In 2017, PFL moved from Staten Island, New York, to Titusville, Florida.

===HHS contraception mandate lawsuit===
On February 15, 2012, Priests for Life filed a lawsuit against the contraception mandate, claiming that the Health and Human Services (HSS) ruling is unconstitutional on many levels. The lawsuit was filed in the U.S. District Court for the Eastern District of New York. The case was initially dismissed without prejudice. In November 2015, the Supreme Court of the United States agreed to review the case, which it combined with six other similar challenges to the Health and Human Services' Contraceptive Mandate under Zubik v. Burwell. Briefs were then scheduled for January 4, 2016. These cases successfully relieved Priests for Life and the other petitioners of the mandate.

=== Graphic images ===
Priests for Life provides a collection of photos of live babies as well as aborted fetuses, via the internet. Its photos have also appeared in print.

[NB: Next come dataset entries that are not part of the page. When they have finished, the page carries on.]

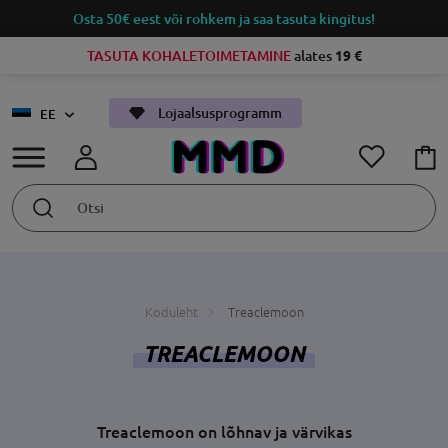
Osta 50€ eest või rohkem ja saa tasuta kingitus!
TASUTA KOHALETOIMETAMINE
alates
19 €
Lojaalsusprogramm
EE
Koduleht
Treaclemoon
TREACLEMOON
Treaclemoon on lõhnav ja värvikas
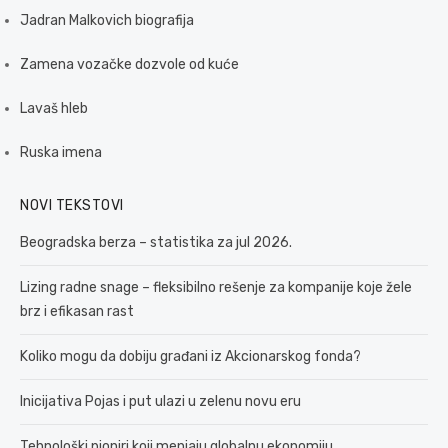
Jadran Malkovich biografija
Zamena vozačke dozvole od kuće
Lavaš hleb
Ruska imena
NOVI TEKSTOVI
Beogradska berza – statistika za jul 2026.
Lizing radne snage – fleksibilno rešenje za kompanije koje žele
brz i efikasan rast
Koliko mogu da dobiju građani iz Akcionarskog fonda?
Inicijativa Pojas i put ulazi u zelenu novu eru
Tehnološki pioniri koji menjaju globalnu ekonomiju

=== Pre-election videos ===
In early November 2016, ahead of the elections in the United States, Pavone, a member of Donald Trump's 33-member Catholic advisory council, posted a live video to Facebook in opposition to the continued "child killing" in America, urging people to vote for Trump. The Diocese of Amarillo, Texas, subsequently issued a statement that it was opening an investigation into the placement of a fetus on an altar, which was "against the dignity of human life and a desecration of the altar." In a statement, Pavone indicated that the table was not a consecrated altar, but a table in his office.

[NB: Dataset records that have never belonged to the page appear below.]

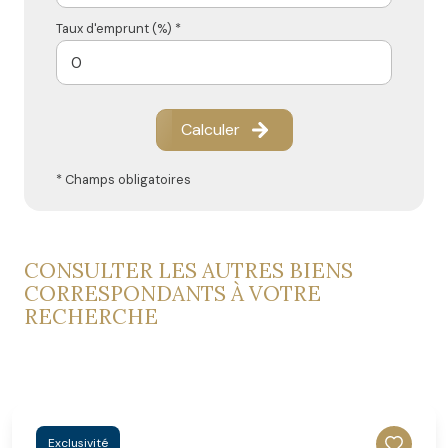
Taux d'emprunt (%) *
Calculer
* Champs obligatoires
CONSULTER LES AUTRES BIENS
CORRESPONDANTS À VOTRE
RECHERCHE
Exclusivité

=== Opposition to violence ===
Priests for Life rejects violence as a solution to the abortion problem. In 2001, the organization offered a $50,000 reward to anyone providing authorities with information leading to the capture of fugitives wanted for abortion shootings. In 2003, Priests for Life signed a nonviolence joint statement with Bill Baird who is "called by some media the 'father' of the birth control and abortion-rights movement."

=== Laicization of Pavone ===
In November 2022, Pavone was laicized by Pope Francis as the outcome of canonical proceedings, citing his behavior on social media and disobedience to authorities. The decree was circulated on December 13. A statement by Papal Nuncio Christophe Pierre cited the non-affiliated nature of Priests for Life and said: "Mr. Pavone's continuing role in it as a lay person would be entirely up to the leadership of that organization". Pavone had previously sought incardination in a new diocese and said in December that he believes that "the next Pope can reinstate [him]".

==Priests for Life Canada==
Priests for Life Canada is independent of the organization in the United States. The Canadian organization stated that it was "deeply disturbed" by the actions of Priests for Life national director Frank Pavone in displaying the purported body of an aborted child on an altar. Thomas Lynch, president of Priests for Life Canada, stated that they supported the investigation concerning the video being undertaken by the Diocese of Amarillo.